MATERIALS PROVIDED:
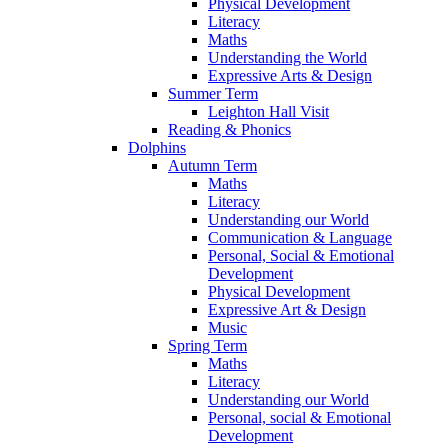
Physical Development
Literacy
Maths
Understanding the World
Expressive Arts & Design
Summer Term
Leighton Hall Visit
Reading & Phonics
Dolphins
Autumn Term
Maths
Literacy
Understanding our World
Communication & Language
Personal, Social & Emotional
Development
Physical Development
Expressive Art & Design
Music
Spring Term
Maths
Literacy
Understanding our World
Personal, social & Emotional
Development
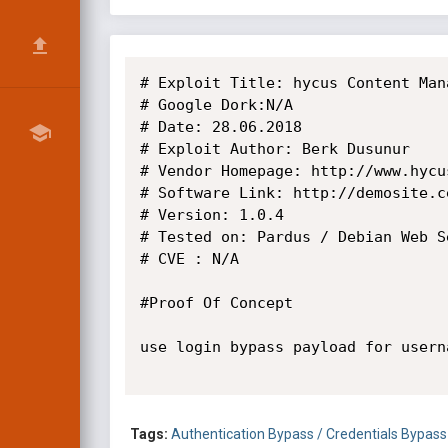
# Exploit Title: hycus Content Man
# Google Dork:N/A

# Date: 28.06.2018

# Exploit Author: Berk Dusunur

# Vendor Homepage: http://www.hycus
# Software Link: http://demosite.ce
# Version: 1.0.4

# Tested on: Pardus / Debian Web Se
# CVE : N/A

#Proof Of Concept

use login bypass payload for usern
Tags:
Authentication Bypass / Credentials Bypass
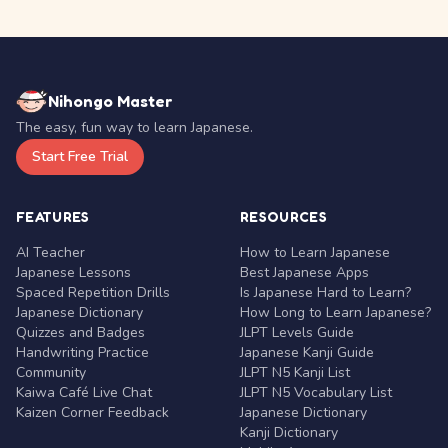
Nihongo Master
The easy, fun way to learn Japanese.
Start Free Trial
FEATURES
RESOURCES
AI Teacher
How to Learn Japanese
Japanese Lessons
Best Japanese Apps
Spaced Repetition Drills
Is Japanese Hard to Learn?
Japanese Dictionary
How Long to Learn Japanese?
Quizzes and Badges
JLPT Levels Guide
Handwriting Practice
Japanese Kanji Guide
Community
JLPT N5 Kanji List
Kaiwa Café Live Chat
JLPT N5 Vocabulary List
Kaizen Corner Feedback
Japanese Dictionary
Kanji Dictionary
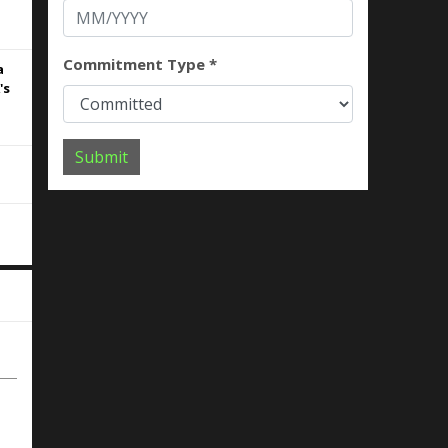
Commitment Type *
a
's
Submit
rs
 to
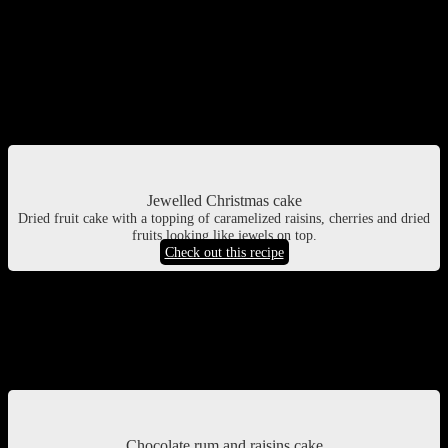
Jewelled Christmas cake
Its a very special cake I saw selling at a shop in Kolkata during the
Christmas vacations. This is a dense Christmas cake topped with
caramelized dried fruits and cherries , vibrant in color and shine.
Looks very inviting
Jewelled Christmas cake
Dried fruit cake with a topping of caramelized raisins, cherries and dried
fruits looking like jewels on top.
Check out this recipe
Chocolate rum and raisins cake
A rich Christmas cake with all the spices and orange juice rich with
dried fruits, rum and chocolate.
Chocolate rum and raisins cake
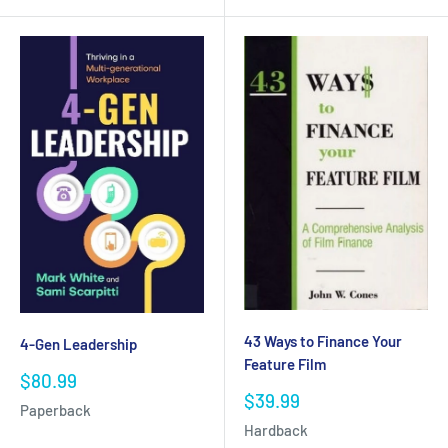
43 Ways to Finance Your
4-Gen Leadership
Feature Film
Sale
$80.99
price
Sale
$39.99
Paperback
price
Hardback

DIRECTIONS FOR THIS TASK: How many of the lines in the data above carry the word "cherries"? Say the number and nothing else.

EXERCISE RESULT: 2